[[ Supplied data open ]]

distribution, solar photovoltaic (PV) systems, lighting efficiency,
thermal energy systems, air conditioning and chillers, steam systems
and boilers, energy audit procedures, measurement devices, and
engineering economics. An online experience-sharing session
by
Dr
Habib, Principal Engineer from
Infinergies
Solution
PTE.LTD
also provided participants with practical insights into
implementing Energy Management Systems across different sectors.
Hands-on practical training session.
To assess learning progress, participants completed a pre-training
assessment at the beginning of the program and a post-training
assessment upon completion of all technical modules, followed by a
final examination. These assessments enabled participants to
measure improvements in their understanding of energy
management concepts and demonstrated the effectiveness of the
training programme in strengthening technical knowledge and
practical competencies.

[[ Supplied data closed ]]

▶ _Assignment_
Scan the lines above for "session", then copy every one that has it.

▶ _Task output_
engineering economics. An online experience-sharing session
Hands-on practical training session.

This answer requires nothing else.